> WHAT YOU NEED TO DO: When you reach a picture, skip it, and retype every line below exactly.

> EXERCISE DATA:
=== Begin Enclosure ===

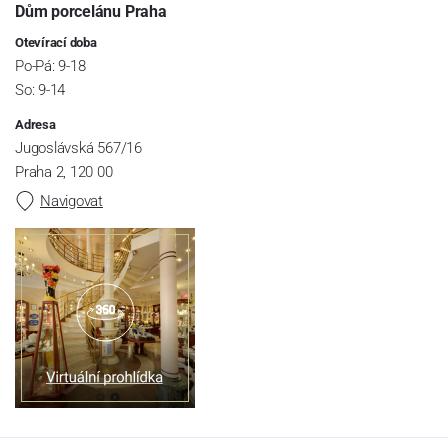
Dům porcelánu Praha
Otevírací doba
Po-Pá: 9-18
So: 9-14
Adresa
Jugoslávská 567/16
Praha 2, 120 00
Navigovat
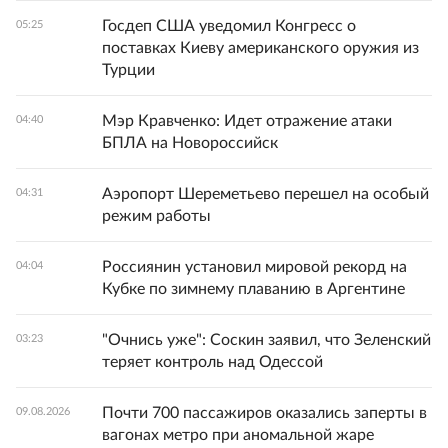
Госдеп США уведомил Конгресс о
05:25
поставках Киеву американского оружия из
Турции
Мэр Кравченко: Идет отражение атаки
04:40
БПЛА на Новороссийск
Аэропорт Шереметьево перешел на особый
04:31
режим работы
Россиянин установил мировой рекорд на
04:04
Кубке по зимнему плаванию в Аргентине
"Очнись уже": Соскин заявил, что Зеленский
03:23
теряет контроль над Одессой
Почти 700 пассажиров оказались заперты в
09.08.2026
вагонах метро при аномальной жаре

=== End Enclosure ===

> WRITTEN SOLUTION:
Dům porcelánu Praha
Otevírací doba
Po-Pá: 9-18
So: 9-14
Adresa
Jugoslávská 567/16
Praha 2, 120 00
Navigovat
Госдеп США уведомил Конгресс о
05:25
поставках Киеву американского оружия из
Турции
Мэр Кравченко: Идет отражение атаки
04:40
БПЛА на Новороссийск
Аэропорт Шереметьево перешел на особый
04:31
режим работы
Россиянин установил мировой рекорд на
04:04
Кубке по зимнему плаванию в Аргентине
"Очнись уже": Соскин заявил, что Зеленский
03:23
теряет контроль над Одессой
Почти 700 пассажиров оказались заперты в
09.08.2026
вагонах метро при аномальной жаре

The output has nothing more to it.